The following is a recursion for one point monotone Hurwitz numbers $$ d \, m_g(d) = 2(2d-3) \, m_g(d-1) + d(d-1)^2 \, m_{g-1}(d)\label{1}\tag{$*$} $$ with initial condition $m_0 (1) =1$ and some of the other numbers are $ m_0 (2) = 1, m_1 (3) =10$. Let denote the generating function by $$F_{g}(x) := \sum_{g\geq 1} m_g (d) x^d$$

$$ \begin{split} x{\frac {\rm d}{{\rm d}x}}F_g \left( x \right) &-4\,{x}^{2}{\frac {\rm d} {{\rm d}x}}F_g \left( x \right) +2\,xF_g \left( x \right) \\ &= \left(x{\frac {\rm d}{{\rm d}x}}\right)^3F_{g-1} \left( x \right) -2\,\left({x}{\frac {\rm d} {{\rm d}x}}\right)^2F_{g-1} \left( x \right) +\,xF_{g-1} \left( x \right) \end{split}\label{2}\tag{$**$} $$ Now we put the condition that $F_g (x) =0 $ for $g<0$ hence using \eqref{2} we get $$ x{\frac {\rm d}{{\rm d}x}}F_0 \left( x \right) -4\,{x}^{2}{\frac {\rm d} {{\rm d}x}}F_0 \left( x \right) +2\,xF_0 \left( x \right)=0\label{3}\tag{$***$} $$ We get $F_0 = C\sqrt{(1-4x)}$.

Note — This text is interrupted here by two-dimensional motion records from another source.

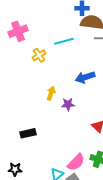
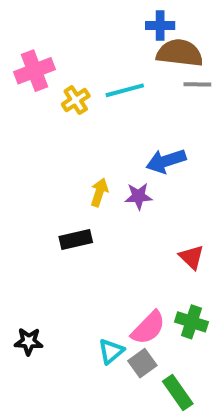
yellow cross: (39, 55) -> (76, 100), moved
purple star: (68, 104) -> (139, 196), moved
black rectangle: (28, 133) -> (76, 239), moved

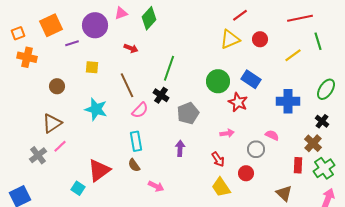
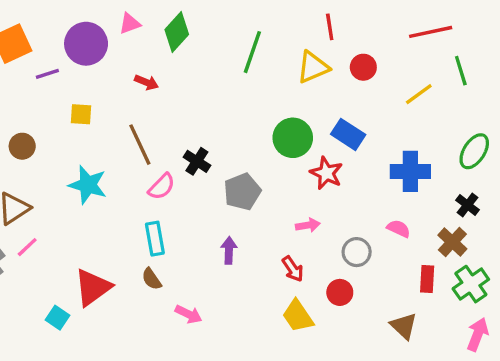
red line: (240, 15) -> (330, 27), turned -63
green line: (169, 68) -> (252, 52), moved
pink semicircle: (272, 135) -> (399, 229), moved

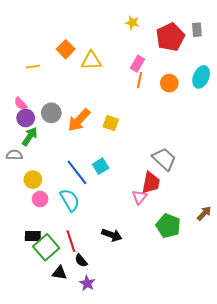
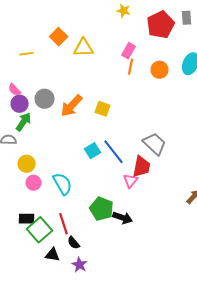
blue line: (77, 172) -> (114, 152), moved
green pentagon: (168, 226) -> (102, 209), moved
black arrow: (112, 235) -> (122, 218), moved

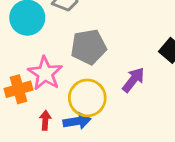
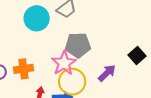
pink star: (45, 73) -> (64, 63), moved

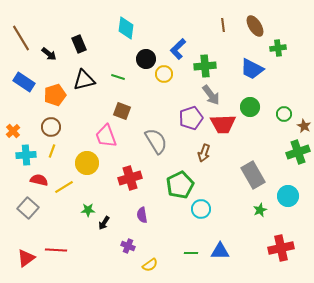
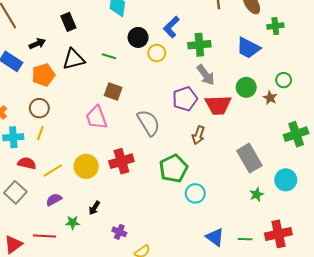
black arrow: (49, 54) -> (37, 44), moved, turned -63
green circle: (284, 114) -> (284, 80), moved
brown star: (304, 126) -> (270, 98), moved
yellow circle: (87, 163) -> (86, 166), moved
green star: (88, 210) -> (73, 222), moved
purple semicircle: (142, 215) -> (54, 200), moved, turned 70
blue triangle: (220, 251) -> (215, 237), turned 36
green line: (191, 253) -> (245, 239), moved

Now I can do a change of coordinate $$x(z) = z-z^2 $$ The solution become rational. That is solution is $(1-2z)$. From the equation \eqref{3} we can determine that the rational solution can have poles at $z=1/2$. My question can we determine all other $F_g$ in coordinates z and it's rational, and determine the poles or $F_g$ and it's order? How much information we can conclude about $F_g$ for $g>0$ having the solution of $F_0 (z)$ and is rational. Any reference will be very helpful.